Kayler è un rapper romano che in questi ultimi anni è riuscito a farsi notare all’interno della nuova scena. Inizia il suo percorso da giovanissimo e il suo talento lo porta a vincere il One Shot Game di Honiro nel 2016. Questa vittoria è il primo traguardo raggiunto dal rapper classe ’97, che inizia così un percorso di crescita ed evoluzione artistica che lo porta dove è adesso. Kayler offre al pubblico una trap fresca, molto melodica, ma anche con barre vere e proprie. Da pochi giorni è uscito il suo nuovo singolo, intitolato “Autopilota”. Per l’occasione lo abbiamo intervistato per farci raccontare di più su questo nuovo pezzo e su quelli che saranno i suoi progetti futuri. Buona lettura!

Partiamo con una domanda semplice, giusto per rompere il ghiaccio, verso che età hai iniziato a fare musica e chi ti ha trasmesso questa passione?

La passione per la musica non me l’ha trasmessa nessuno. Già da piccolo mi è sempre piaciuto cantare. Verso gli 8 anni, mio cugino mi ha fatto conoscere Fabri Fibra, ma solo alle medie ho iniziato a scoprire meglio quello che era ed è tutt’oggi il mondo del Rap.

Come spiegheresti la tua evoluzione artistica dalle prime cose hai fatto alla musica che stai facendo attualmente?

Ho iniziato che ero proprio un ragazzino, quindi inconsapevole in parte di ciò che stavo facendo. Oltre ad essere aumentata la consapevolezza, in questi anni c’è stata anche una maturazione artistica rispetto a quello che facevo inizialmente, che mi ha permesso di sviluppare la mia chiave.

Da pochi giorni è uscito “Autopilota”, il tuo nuovo singolo, ti va di raccontare brevemente di che cosa parla e com’è nato?

Questo pezzo è nato dentro casa mia. Dall’inizio della quarantena mi girava in testa la parola “Autopilota”, perchè in quel periodo ero arrivato ad informarmi di più sul mondo di Tesla. Prende significato dal fatto che quando faccio musica, per me è tutto molto spontaneo e automatico, come se avessi l’autopilota durante la scrittura e la registrazione.

Kayler
Kayler
In questi giorni, si sta consumando sul web una discussione, generata da Emis Killa, che dice che in Italia gli artisti emergenti hanno tutti i mezzi per farsi notare, e conta solo il talento. Per te, ad oggi cosa serve ad un emergente per farsi notare e riscuotere successo con la musica?

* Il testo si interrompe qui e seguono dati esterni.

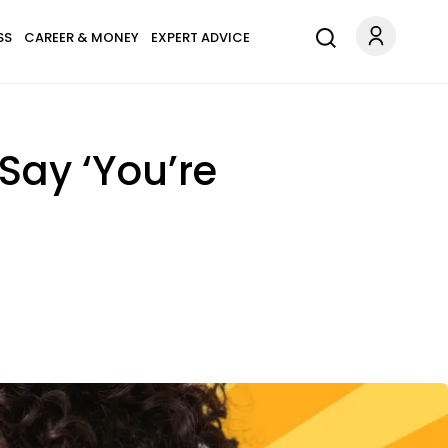
SS
CAREER & MONEY
EXPERT ADVICE
 Say ‘You’re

Nel 2020 sono pienamente d’accordo sul discorso che abbiamo tutti i mezzi per farci notare. Ti voglio dire una cosa alla quale pensavo qualche giorno fa. Ad oggi uno può diventare virale con una canzone non solo con gli algoritmi di Spotify, ma anche con TikTok, una nuova piattaforma che ci permette di far arrivare la musica a centinaia di migliaia di persone. Poi ovviamente bisogna vedere il caso specifico. Molti si lamentano che non hanno i soldi, ma pure io quando ho iniziato non li avevo. Mi arrangiavo chiudendo accordi con i videomaker, per registrare il video con il budget che potevo permettermi lavorando. Devi essere bravo te a trovare all’inizio degli elementi che possano collaborare al tuo progetto senza toglierti tanti soldi, per poterti lanciare da solo. Il talento serve, ma oltre quello bisogna saperci fare nella vita.

Per il momento ti sei mosso unicamente pubblicando una serie di singoli, hai in mente di realizzare un vero e proprio album nel 2020?

Questo non te lo posso dire. L’unica cosa che che voglio dire è che nel 2020 e nel 2021 voglio tirare fuori molta più musica. Soprattutto perchè ho capito che facendo uscire tanta roba, mettendoti più spesso alla prova, riesci a entrare in un’ottica più produttiva e a fare anche roba più figa.

Ad oggi siamo sempre più abituati a vedere il rap italiano sempre più accostato all’America, ci sono sempre più connessioni e collaborazioni anche tra gli artisti. Se tu potessi collaborare con un artista estero con chi ti piacerebbe farlo?

A livello internazionale i primi nomi che mi vengono in mente sono Travis Scott, Bad Bunny e Anuel AA.